Для русских философов воля есть «причинность сознания», его активность в действии, представляющая «ряд средств и целей» [Лосский 1903: 69]. В западной ментальности воля соединяется действием рассудка, в русской — чувства [Идеи, 1: 209]. Первичное основное свойство русского характера — «могучая сила воли», основанная на чувстве, и как таковая она порождает страстность: «Страсть есть сочетание сильного чувства и напряжения воли, направленных на любимую или ненавидимую ценность» [Лосский 1991: 263]. Также и для Астафьева «воля соотносится с действием органов чувств» [Астафьев 2000: 414 и след.]. Политика и религия представляются главными ценностями (здесь больше всего страстей). Нетерпимость, максимализм, фанатизм приписывают русской страстности так же, как и обломовщину — обратную сторону страстности; апатия в связи с недостижимостью идеала [Марцинковская 1994: 20—21]. Воля, исходящая от чувства, порождая страстность характера, вызывает нежелательные действия экстремизма. Это одна точка зрения на русское понимание воли. По-видимому, так же понимал эту связь и Владимир Соловьев: «Вообще наше существование слагается из страстей и дел» [Соловьев VIII: 116].

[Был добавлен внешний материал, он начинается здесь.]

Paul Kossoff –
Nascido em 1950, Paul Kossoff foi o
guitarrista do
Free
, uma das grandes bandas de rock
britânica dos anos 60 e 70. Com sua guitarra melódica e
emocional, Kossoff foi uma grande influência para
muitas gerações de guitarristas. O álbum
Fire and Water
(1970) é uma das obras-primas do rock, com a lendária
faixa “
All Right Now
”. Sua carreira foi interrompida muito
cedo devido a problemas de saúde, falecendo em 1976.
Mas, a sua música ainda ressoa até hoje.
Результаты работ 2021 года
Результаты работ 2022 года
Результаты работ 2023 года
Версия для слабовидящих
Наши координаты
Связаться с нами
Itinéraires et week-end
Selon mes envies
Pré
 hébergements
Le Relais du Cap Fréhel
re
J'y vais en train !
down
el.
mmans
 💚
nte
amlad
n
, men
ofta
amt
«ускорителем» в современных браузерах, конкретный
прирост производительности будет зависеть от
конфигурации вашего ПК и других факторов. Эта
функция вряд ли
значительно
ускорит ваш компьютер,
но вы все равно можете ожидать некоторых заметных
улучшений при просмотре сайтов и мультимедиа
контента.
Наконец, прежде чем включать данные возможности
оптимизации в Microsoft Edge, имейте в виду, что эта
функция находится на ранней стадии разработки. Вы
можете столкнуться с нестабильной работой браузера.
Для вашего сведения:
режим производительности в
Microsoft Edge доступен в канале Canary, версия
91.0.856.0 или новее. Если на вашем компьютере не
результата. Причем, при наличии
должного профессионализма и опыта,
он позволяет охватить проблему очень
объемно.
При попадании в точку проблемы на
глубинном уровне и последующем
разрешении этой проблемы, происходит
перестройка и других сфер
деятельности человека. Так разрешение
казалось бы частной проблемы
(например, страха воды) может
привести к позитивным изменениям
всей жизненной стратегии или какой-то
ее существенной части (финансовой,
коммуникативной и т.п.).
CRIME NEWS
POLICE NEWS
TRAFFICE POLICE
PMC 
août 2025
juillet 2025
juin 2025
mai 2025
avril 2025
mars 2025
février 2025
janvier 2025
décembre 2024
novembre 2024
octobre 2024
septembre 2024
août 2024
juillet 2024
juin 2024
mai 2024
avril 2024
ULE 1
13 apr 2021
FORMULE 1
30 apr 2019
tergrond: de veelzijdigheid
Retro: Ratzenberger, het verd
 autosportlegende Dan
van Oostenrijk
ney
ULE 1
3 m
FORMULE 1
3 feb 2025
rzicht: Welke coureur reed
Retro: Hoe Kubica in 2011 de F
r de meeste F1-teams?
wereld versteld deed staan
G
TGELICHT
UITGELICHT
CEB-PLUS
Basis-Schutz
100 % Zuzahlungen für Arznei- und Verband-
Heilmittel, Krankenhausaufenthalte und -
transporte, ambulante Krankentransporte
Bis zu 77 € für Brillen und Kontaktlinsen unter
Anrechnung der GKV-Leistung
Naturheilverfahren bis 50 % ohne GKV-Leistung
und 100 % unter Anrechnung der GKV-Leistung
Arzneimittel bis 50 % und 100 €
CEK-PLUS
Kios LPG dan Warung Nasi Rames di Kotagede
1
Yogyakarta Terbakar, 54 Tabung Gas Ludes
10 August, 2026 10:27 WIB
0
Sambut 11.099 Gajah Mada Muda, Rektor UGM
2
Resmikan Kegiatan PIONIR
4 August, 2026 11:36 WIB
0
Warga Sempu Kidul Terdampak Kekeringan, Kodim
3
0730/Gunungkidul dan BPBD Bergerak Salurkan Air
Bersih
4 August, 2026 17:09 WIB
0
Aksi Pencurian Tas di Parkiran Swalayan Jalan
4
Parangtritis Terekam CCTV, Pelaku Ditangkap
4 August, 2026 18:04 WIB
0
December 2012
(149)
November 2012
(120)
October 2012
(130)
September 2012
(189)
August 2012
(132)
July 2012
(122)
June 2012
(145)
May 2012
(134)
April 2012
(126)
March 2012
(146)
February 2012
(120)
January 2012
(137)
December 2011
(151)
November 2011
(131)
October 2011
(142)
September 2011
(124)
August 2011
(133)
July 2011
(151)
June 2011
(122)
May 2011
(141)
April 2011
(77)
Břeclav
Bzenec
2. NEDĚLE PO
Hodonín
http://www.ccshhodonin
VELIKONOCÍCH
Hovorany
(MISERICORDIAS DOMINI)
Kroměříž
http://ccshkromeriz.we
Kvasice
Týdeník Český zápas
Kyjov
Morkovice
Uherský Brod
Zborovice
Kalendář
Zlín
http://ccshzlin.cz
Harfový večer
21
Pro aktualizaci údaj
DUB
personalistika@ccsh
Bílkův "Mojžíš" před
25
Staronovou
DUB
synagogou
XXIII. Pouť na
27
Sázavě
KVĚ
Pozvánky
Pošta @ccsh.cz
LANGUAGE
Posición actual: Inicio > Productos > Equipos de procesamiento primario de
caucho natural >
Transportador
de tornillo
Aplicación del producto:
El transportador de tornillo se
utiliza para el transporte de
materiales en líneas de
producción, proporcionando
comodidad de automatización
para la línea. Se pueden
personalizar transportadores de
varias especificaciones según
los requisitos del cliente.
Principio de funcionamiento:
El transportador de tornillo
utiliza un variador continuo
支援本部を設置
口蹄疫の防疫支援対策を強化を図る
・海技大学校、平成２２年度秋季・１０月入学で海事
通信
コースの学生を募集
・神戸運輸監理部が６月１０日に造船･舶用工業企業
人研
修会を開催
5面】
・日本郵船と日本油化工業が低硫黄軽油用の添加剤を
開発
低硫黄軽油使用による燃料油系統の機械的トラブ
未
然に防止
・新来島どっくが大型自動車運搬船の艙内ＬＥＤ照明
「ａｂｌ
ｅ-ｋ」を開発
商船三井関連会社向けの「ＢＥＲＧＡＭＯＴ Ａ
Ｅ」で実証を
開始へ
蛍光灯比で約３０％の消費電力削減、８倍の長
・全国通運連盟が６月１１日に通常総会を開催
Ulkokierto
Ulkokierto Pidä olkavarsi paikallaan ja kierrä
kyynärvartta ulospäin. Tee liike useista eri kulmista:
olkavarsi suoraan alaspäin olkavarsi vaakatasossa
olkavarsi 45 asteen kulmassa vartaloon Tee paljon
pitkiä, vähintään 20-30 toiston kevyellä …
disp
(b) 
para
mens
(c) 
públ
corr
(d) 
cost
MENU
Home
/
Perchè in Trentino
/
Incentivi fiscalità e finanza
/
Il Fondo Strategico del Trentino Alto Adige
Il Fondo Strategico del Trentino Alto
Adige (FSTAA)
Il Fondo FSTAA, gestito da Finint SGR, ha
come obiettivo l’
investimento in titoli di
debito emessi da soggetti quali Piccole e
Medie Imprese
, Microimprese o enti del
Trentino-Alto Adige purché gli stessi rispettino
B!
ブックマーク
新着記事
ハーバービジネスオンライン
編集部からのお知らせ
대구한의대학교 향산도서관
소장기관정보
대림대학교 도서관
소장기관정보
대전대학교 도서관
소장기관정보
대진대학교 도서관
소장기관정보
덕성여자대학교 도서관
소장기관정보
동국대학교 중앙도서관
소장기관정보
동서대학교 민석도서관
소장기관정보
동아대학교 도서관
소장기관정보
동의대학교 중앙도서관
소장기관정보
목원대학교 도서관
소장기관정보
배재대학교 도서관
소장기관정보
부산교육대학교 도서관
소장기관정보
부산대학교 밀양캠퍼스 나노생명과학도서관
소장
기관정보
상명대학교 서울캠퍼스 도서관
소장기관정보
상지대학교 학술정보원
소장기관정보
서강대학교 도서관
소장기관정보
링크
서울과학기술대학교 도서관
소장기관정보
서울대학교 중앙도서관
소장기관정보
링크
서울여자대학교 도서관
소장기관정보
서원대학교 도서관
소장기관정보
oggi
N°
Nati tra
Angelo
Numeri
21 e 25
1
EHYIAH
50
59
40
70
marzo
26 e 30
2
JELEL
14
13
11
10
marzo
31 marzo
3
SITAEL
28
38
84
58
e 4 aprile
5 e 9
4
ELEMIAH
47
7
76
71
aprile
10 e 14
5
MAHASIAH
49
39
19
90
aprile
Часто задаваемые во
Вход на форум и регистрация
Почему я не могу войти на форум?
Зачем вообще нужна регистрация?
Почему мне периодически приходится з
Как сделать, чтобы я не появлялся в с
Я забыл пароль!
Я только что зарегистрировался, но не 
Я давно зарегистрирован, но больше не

Другая точка зрения не менее авторитетна. Д. Н. Овсянико-Куликовский определял ее как совмещенность мысли и воли в слове. Он описал типы воли с особой психологической установкой на возбуждение и торможение. Английский тип — активный по возбуждению («действующий») и торможению («задерживающий»); французский тип тоже активный, с импульсивностью возбуждения, при слабости торможения («психический героизм воли»); немецкий тип — пассивный, обе воли (возбуждения и торможения) одинаково сильны и упорны («психология дисциплины»); русский тип тоже пассивный, но, в отличие от немецкого типа, «обе воли не сильны» (трудно «раскачать», но и трудно остановить) [Овсянико-Куликовский 1922: 8—9]. Современные исследователи подчеркивают, например, отличие между дважды активным английским и дважды пассивным русским типами: англ. will выражает ментальную способность мысли и действия, контроль над своими желаниями, стремление к цели, энергия устремления; идея властности тут первична [Пименова 1999: 33—34]. Так же было и в понимании древнерусской воли. В английской ментальности центр чувств и эмоций — сердце, а не воля, которая определяет интеллектуальное напряжение личности.
По этой причине, вероятно, слабость воли у русских отмечали все иностранцы, но одновременно они признают за русскими упорство и настойчивость: «необыкновенные способности, упорство и добросовестность» [Ковалевский 1915: 45, 47]. Здесь разными словами именуется общее качество, но в его оттенках. Упорство — тоже волевое усилие. Опора на чувства вызывает не только видимость «слабости воли», но и такие отрицательные качества, как всепрощение и непротивление злу (развивают распущенность и вседозволенность), а также «скромность, застенчивость, нерешительность и справедливость» [Там же: 44].